American cybersecurity company KnowBe4 says a person it recently hired as a Principal Software Engineer turned out to be a North Korean state actor who attempted to install information-stealing on its devices.
The firm detected and stopped the malicious actions in time, so no data breach occurred. However, the case highlights the continued threat posed by North Korean threat actors posing as IT staff, something that the FBI has warned about repeatedly since 2023.
The DPRK maintains a highly organized army of IT workers who obscure their true identities to get hired by hundreds of American firms.
Revenue generated by these workers are used to fund the country’s weapons programs and cyber operations, as well as to collect intelligence.
AI-assisted masking
Before hiring the threat actor, KnowBe4 performed background checks, verified the provided references, and conducted four video interviews to ensure they were a real person and that his face matched the one on his CV.
However, it was later determined that the person had submitted a U.S. person’s stolen identity to dodge the preliminary checks, and also used AI tools to create a profile picture and match that face during the video conference calls.
KnowBe4, which specializes in security awareness training and phishing simulations, suspected something was off on July 15, 2024, when its EDR product reported an attemp to load malware from the Mac workstation that had just been sent to the new hire.
A KnowBe4 spokesperson told BleepingComputer the malware was an infostealer targeting data stored on web browsers, and that the rogue employee was likely hoping to extract information left on the computer before it was commissioned to him.
“The attacker may [have used] this to find any credentials left over from previous browser sessions as a result of an IT department’s initial provisioning process or to extract information leftover from an incomplete or improperly wiped laptop previously issued to a different employee.” the KnowBe4 spokesperson told BleepingComputer.
When confronted by the firm’s IT staff about the activity, the state actor initially projected excuses but soon stopped all communication.

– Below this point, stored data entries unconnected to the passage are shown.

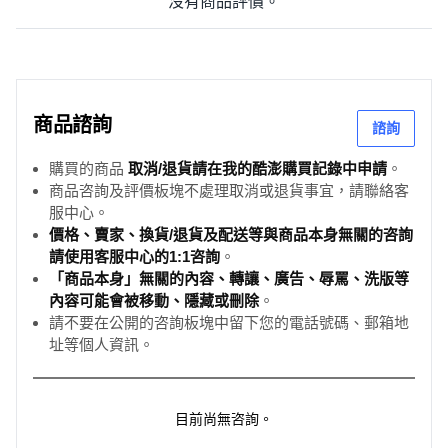
沒有商品評價。
商品諮詢
諮詢
購買的商品
取消/退貨請在我的酷澎購買記錄中申請
。
商品咨詢及評價板塊不處理取消或退貨事宜，請聯絡客
服中心。
價格、賣家、換貨/退貨及配送等與商品本身無關的咨詢
請使用客服中心的1:1咨詢
。
「商品本身」無關的內容、轉讓、廣告、辱罵、洗版等
內容可能會被移動、隱藏或刪除
。
請不要在公開的咨詢板塊中留下您的電話號碼、郵箱地
址等個人資訊。
目前尚無咨詢。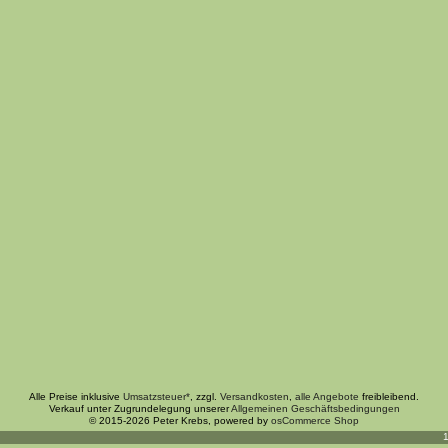
Alle Preise inklusive
Umsatzsteuer*
, zzgl.
Versandkosten
,
alle Angebote
freibleibend.
Verkauf unter Zugrundelegung unserer
Allgemeinen Geschäftsbedingungen
© 2015-2026 Peter Krebs, powered by
osCommerce Shop
1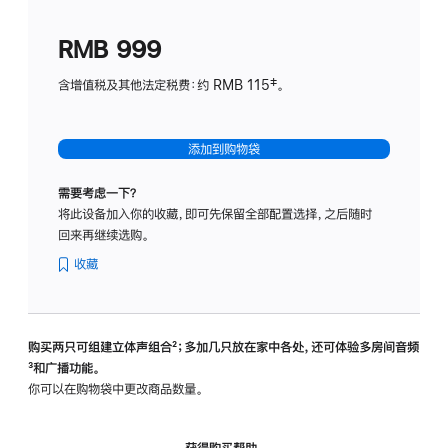
划
(适
RMB 999
用
于
含增值税及其他法定税费：约 RMB 115‡。
HomeP
mini)
添加到购物袋
需要考虑一下？
将此设备加入你的收藏，即可先保留全部配置选择，之后随时
回来再继续选购。
收藏
购买两只可组建立体声组合
脚
²；多加几只放在家中各处，还可体验多‍房‍间音频
脚
³和广播功能。
注
注
你可以在购物袋中更改商品数量。
获得购买帮助，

“When these alerts came in KnowBe4’s SOC team reached out to the user to inquire about the anomalous activity and possible cause. XXXX (the threat actor) responded to SOC that he was following steps on his router guide to troubleshoot a speed issue and that it may have caused a compromise.
The attacker performed various actions to manipulate session history files, transfer potentially harmful files, and execute unauthorized software. He used a Raspberry Pi to download the malware. SOC attempted to get more details from XXXX including getting him on a call. XXXX stated he was unavailable for a call and later became unresponsive.” KnowBe4
A post by KnowBe4 CEO Stu Sjouwerman explains that the scheme involves tricking the employer into sending the workstation to an “IT mule laptop farm” based near the location the fraudster declared as their home address on their application.
Then they use VPN to connect to that device during the nighttime, so it appears as if they’re working U.S. times, and perform the tasks given to them as normal.
To mitigate this risk, KnowBe4 suggests that firms maintain a sandbox for new hires isolated from their most critical network parts.
The company also says to ensure that new hire’s external devices aren’t used remotely and treat shipping address inconsistencies as a red flag.